AGENCIAS | DETROIT / ZARAGOZA
El Consejo de Administración de General Motors, reunido ayer en Detroit, decidió cancelar la venta de su filial europea Opel a la empresa canadiense Magna International. En un comunicado, el consejero delegado de GM, Fritz Henderson, explicó que el grupo ha decidido estudiar la posible reestructuración de Opel y anuncia que en breve presentará un plan concreto al gobierno alemán.
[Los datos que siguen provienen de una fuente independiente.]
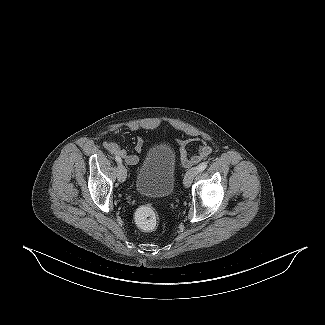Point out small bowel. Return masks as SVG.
<instances>
[{
    "instance_id": "1",
    "label": "small bowel",
    "mask_w": 325,
    "mask_h": 325,
    "mask_svg": "<svg viewBox=\"0 0 325 325\" xmlns=\"http://www.w3.org/2000/svg\"><path fill=\"white\" fill-rule=\"evenodd\" d=\"M192 140H198V138H194ZM145 139L139 137L136 141L135 150L137 153H141L143 150ZM187 141H180V152L181 158L185 166L189 167L194 164H197L202 159L208 157L211 153V148L208 145H202L198 151V153L194 156H188L185 146ZM104 148L111 154L121 156L128 165H136L139 162V157L136 154H128L125 150L116 142L112 140H106L103 143Z\"/></svg>"
}]
</instances>
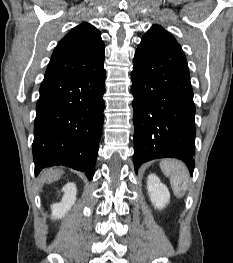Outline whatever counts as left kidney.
<instances>
[{
  "label": "left kidney",
  "instance_id": "1",
  "mask_svg": "<svg viewBox=\"0 0 233 263\" xmlns=\"http://www.w3.org/2000/svg\"><path fill=\"white\" fill-rule=\"evenodd\" d=\"M147 189L151 203L155 208L163 209L169 203V190L155 174L148 176Z\"/></svg>",
  "mask_w": 233,
  "mask_h": 263
}]
</instances>
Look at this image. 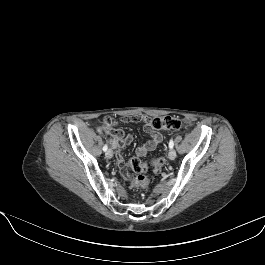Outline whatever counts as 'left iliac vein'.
<instances>
[{"mask_svg":"<svg viewBox=\"0 0 265 265\" xmlns=\"http://www.w3.org/2000/svg\"><path fill=\"white\" fill-rule=\"evenodd\" d=\"M168 158L170 160H174L176 158V151L174 149H170L168 152Z\"/></svg>","mask_w":265,"mask_h":265,"instance_id":"4c4485c4","label":"left iliac vein"}]
</instances>
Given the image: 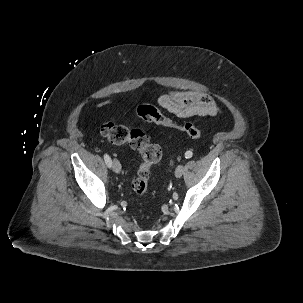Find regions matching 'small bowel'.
<instances>
[{
	"instance_id": "obj_1",
	"label": "small bowel",
	"mask_w": 303,
	"mask_h": 303,
	"mask_svg": "<svg viewBox=\"0 0 303 303\" xmlns=\"http://www.w3.org/2000/svg\"><path fill=\"white\" fill-rule=\"evenodd\" d=\"M103 101L99 106L108 104ZM159 104L180 118L215 116L220 108L213 98L205 93L193 90H173L159 97Z\"/></svg>"
}]
</instances>
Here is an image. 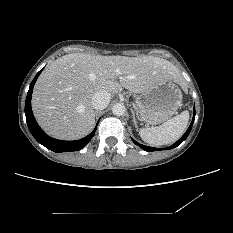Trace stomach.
I'll return each instance as SVG.
<instances>
[{
	"label": "stomach",
	"mask_w": 233,
	"mask_h": 233,
	"mask_svg": "<svg viewBox=\"0 0 233 233\" xmlns=\"http://www.w3.org/2000/svg\"><path fill=\"white\" fill-rule=\"evenodd\" d=\"M182 102V92L175 81L155 86L136 97L139 117L147 124L157 125L171 118Z\"/></svg>",
	"instance_id": "1"
}]
</instances>
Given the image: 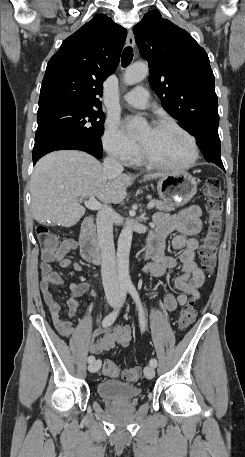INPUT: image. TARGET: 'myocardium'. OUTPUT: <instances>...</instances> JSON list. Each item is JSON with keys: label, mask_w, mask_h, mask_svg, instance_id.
<instances>
[{"label": "myocardium", "mask_w": 245, "mask_h": 457, "mask_svg": "<svg viewBox=\"0 0 245 457\" xmlns=\"http://www.w3.org/2000/svg\"><path fill=\"white\" fill-rule=\"evenodd\" d=\"M154 128H156V129L174 128V129L180 131L183 135H185V137L189 140V149H190L189 159L185 163H182L180 165H172L169 163L159 161V160L149 156L148 154H145L138 147V154L141 157V159L151 167H154L157 169H162V170H168V171H182V170H186V169L192 167L198 157V150H197L195 138L186 129H184L178 123H176L170 119L160 120L159 122H157L154 125Z\"/></svg>", "instance_id": "obj_1"}]
</instances>
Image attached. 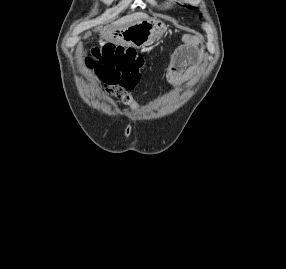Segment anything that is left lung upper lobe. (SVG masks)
Returning <instances> with one entry per match:
<instances>
[{"instance_id": "5c2ea615", "label": "left lung upper lobe", "mask_w": 286, "mask_h": 269, "mask_svg": "<svg viewBox=\"0 0 286 269\" xmlns=\"http://www.w3.org/2000/svg\"><path fill=\"white\" fill-rule=\"evenodd\" d=\"M188 8H193V7H191V6H188Z\"/></svg>"}]
</instances>
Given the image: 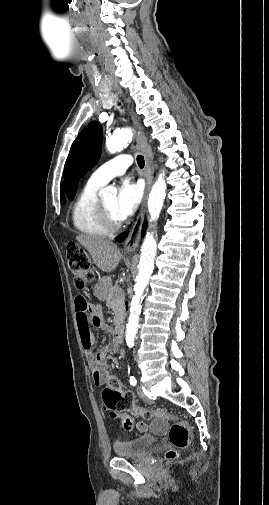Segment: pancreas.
<instances>
[{"mask_svg":"<svg viewBox=\"0 0 269 505\" xmlns=\"http://www.w3.org/2000/svg\"><path fill=\"white\" fill-rule=\"evenodd\" d=\"M106 304L111 310L114 311V323L123 322L125 315V305H124V294L120 287L114 286L110 288L107 297Z\"/></svg>","mask_w":269,"mask_h":505,"instance_id":"cf45deb5","label":"pancreas"}]
</instances>
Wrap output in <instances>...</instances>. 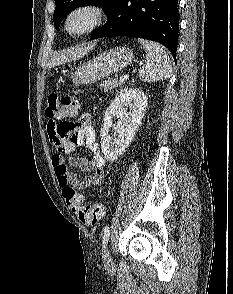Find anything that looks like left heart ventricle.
Listing matches in <instances>:
<instances>
[{"label": "left heart ventricle", "mask_w": 233, "mask_h": 294, "mask_svg": "<svg viewBox=\"0 0 233 294\" xmlns=\"http://www.w3.org/2000/svg\"><path fill=\"white\" fill-rule=\"evenodd\" d=\"M91 20L92 17L89 13H78L71 19L69 23V29L72 32H80L91 23Z\"/></svg>", "instance_id": "1"}]
</instances>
"Somos conscientes de la complejidad y alcance de este asunto, y del agotamiento que ha provocado a todos los afectados", dice el directivo, que hasta hace poco defendía la opción de Magna. "Sin embargo -añade- desde el principio, nuestro objetivo ha sido asegurarnos la mejor solución a largo plazo para los clientes, empleados, proveedores y concesionarios, y esto es precisamente lo que se refleja en la decisión que hemos adoptado".
"Entendemos que esta decisión es la más estable y la de menor coste para asegurar el futuro de Opel y de Vauxhall (la otra marca que iba a ser vendida) a largo plazo", indica la declaración.
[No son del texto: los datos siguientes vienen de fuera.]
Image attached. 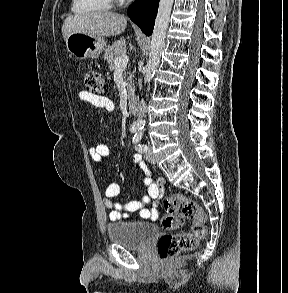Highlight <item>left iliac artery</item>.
Wrapping results in <instances>:
<instances>
[{
    "instance_id": "1",
    "label": "left iliac artery",
    "mask_w": 288,
    "mask_h": 293,
    "mask_svg": "<svg viewBox=\"0 0 288 293\" xmlns=\"http://www.w3.org/2000/svg\"><path fill=\"white\" fill-rule=\"evenodd\" d=\"M141 139H142V132L136 133L133 137V144L135 145V149L138 152L142 153L147 151V146L140 143Z\"/></svg>"
}]
</instances>
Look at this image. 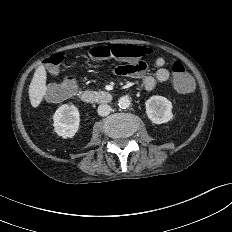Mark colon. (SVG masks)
I'll list each match as a JSON object with an SVG mask.
<instances>
[{
	"mask_svg": "<svg viewBox=\"0 0 232 232\" xmlns=\"http://www.w3.org/2000/svg\"><path fill=\"white\" fill-rule=\"evenodd\" d=\"M152 53L150 48L140 45L109 44L96 46L89 50L87 55L93 59H119L127 62L126 66L137 67L141 59ZM65 58L63 53H54L45 59L46 67L50 73L56 72L58 66ZM173 85L180 93H188L193 88V79L180 62H175L172 66ZM77 88L72 77L65 78L62 82L55 84L48 89V97L53 101L63 100L72 95Z\"/></svg>",
	"mask_w": 232,
	"mask_h": 232,
	"instance_id": "5ec220e1",
	"label": "colon"
}]
</instances>
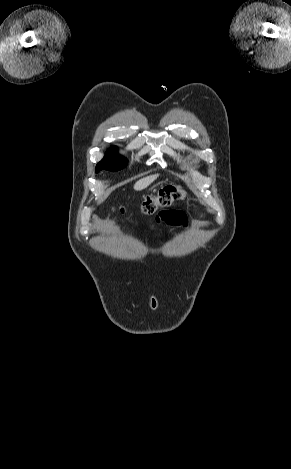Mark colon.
<instances>
[{
	"label": "colon",
	"mask_w": 291,
	"mask_h": 469,
	"mask_svg": "<svg viewBox=\"0 0 291 469\" xmlns=\"http://www.w3.org/2000/svg\"><path fill=\"white\" fill-rule=\"evenodd\" d=\"M184 197L185 193L181 188L167 186L159 190L157 194L144 197L141 203V211L143 214L151 215L158 209L170 206L175 201L181 200Z\"/></svg>",
	"instance_id": "obj_1"
}]
</instances>
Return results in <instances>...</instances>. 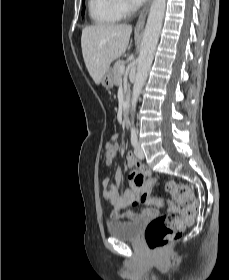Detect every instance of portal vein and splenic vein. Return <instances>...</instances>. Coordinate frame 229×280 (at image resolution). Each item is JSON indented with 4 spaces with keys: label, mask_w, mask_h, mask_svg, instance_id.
<instances>
[{
    "label": "portal vein and splenic vein",
    "mask_w": 229,
    "mask_h": 280,
    "mask_svg": "<svg viewBox=\"0 0 229 280\" xmlns=\"http://www.w3.org/2000/svg\"><path fill=\"white\" fill-rule=\"evenodd\" d=\"M119 70H120V73H121V74H123V73H124V70H125L124 65H122V66L120 67V69H119Z\"/></svg>",
    "instance_id": "obj_1"
}]
</instances>
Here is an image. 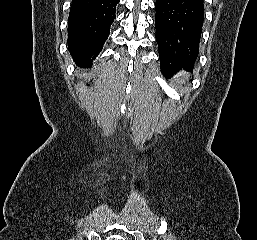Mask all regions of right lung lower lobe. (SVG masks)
<instances>
[{"label": "right lung lower lobe", "mask_w": 257, "mask_h": 240, "mask_svg": "<svg viewBox=\"0 0 257 240\" xmlns=\"http://www.w3.org/2000/svg\"><path fill=\"white\" fill-rule=\"evenodd\" d=\"M119 0H72L68 17V49L80 66H91L102 50Z\"/></svg>", "instance_id": "obj_1"}]
</instances>
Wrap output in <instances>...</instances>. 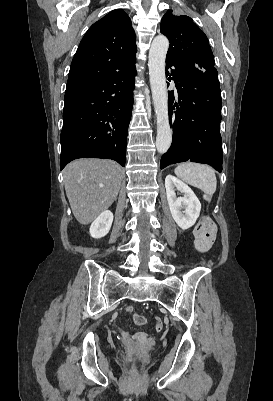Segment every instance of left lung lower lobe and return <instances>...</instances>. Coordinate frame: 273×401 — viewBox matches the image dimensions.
<instances>
[{"mask_svg":"<svg viewBox=\"0 0 273 401\" xmlns=\"http://www.w3.org/2000/svg\"><path fill=\"white\" fill-rule=\"evenodd\" d=\"M176 83L178 101L169 92V121L173 125L171 148L162 156L160 168L187 160L211 165L222 171L223 155L220 135L221 90L215 67L190 68L166 57V70ZM168 75V72H167Z\"/></svg>","mask_w":273,"mask_h":401,"instance_id":"obj_1","label":"left lung lower lobe"}]
</instances>
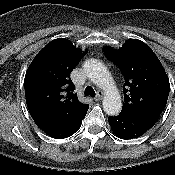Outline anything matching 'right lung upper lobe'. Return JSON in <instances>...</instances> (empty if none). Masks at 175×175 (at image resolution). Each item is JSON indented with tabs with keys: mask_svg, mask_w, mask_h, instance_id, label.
<instances>
[{
	"mask_svg": "<svg viewBox=\"0 0 175 175\" xmlns=\"http://www.w3.org/2000/svg\"><path fill=\"white\" fill-rule=\"evenodd\" d=\"M87 50L76 48L65 38L49 42L31 62L24 80L29 112L41 127L58 120H74L87 112L74 93L70 73Z\"/></svg>",
	"mask_w": 175,
	"mask_h": 175,
	"instance_id": "cb5924a9",
	"label": "right lung upper lobe"
}]
</instances>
La empresa explica que ha decidido dar marcha atrás a la operación debido a "la mejora de las condiciones de negocio" que se ha registrado en las últimas semanas, así como la importancia de las dos marcas, Opel y Vauxhall, que estaban en venta.
Reacciones
El ministro de Industria, Miguel Sebastián, dijo ayer que cualquier acuerdo que se logre con General Motors sobre el futuro de la planta de Opel en Figueruelas no podrá ser peor al alcanzado con la empresa austríaco canadiense Magna, porque "no vamos a volver a la casilla de salida".
Sebastián reconoció que "ha sido una sorpresa que nadie esperaba" y "no entiendo cómo GM ha manejado esta crisis", señaló.
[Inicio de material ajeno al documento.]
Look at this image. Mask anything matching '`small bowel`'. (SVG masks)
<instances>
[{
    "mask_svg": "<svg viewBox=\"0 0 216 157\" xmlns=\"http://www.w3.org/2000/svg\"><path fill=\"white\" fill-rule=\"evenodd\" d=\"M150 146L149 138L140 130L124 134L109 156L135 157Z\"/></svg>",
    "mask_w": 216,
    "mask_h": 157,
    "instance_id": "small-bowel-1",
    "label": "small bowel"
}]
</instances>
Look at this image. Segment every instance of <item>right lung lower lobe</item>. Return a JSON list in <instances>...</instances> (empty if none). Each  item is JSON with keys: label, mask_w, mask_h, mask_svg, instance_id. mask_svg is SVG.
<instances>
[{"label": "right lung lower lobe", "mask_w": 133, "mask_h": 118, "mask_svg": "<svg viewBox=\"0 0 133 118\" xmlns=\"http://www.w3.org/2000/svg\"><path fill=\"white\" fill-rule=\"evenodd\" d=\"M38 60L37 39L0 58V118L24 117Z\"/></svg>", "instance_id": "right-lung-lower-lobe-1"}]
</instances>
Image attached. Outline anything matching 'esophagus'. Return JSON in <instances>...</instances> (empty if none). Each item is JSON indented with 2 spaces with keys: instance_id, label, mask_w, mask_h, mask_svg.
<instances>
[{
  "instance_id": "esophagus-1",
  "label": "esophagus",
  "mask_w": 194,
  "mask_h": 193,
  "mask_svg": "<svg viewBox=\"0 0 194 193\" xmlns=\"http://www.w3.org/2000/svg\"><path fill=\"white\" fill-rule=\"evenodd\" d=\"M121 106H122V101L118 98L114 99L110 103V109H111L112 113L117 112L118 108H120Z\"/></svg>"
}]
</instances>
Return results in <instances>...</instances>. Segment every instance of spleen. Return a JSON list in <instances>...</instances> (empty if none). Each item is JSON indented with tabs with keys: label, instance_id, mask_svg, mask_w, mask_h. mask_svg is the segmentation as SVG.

Por su parte, el presidente del comité de empresa de la planta de Figueruelas, José Juan Arceiz, recordó que ahora la negociación para la reestructuración está en "kilómetro cero".
"Vamos a tener que esperar a conocer el plan industrial de GM para toda Europa y, a partir de ahí, el comité hará una valoración de los datos reales con un plan sobre la mesa", señaló. La secretaria del comité, Ana Sánchez, reconoció que la situación genera "una extrema desconfianza".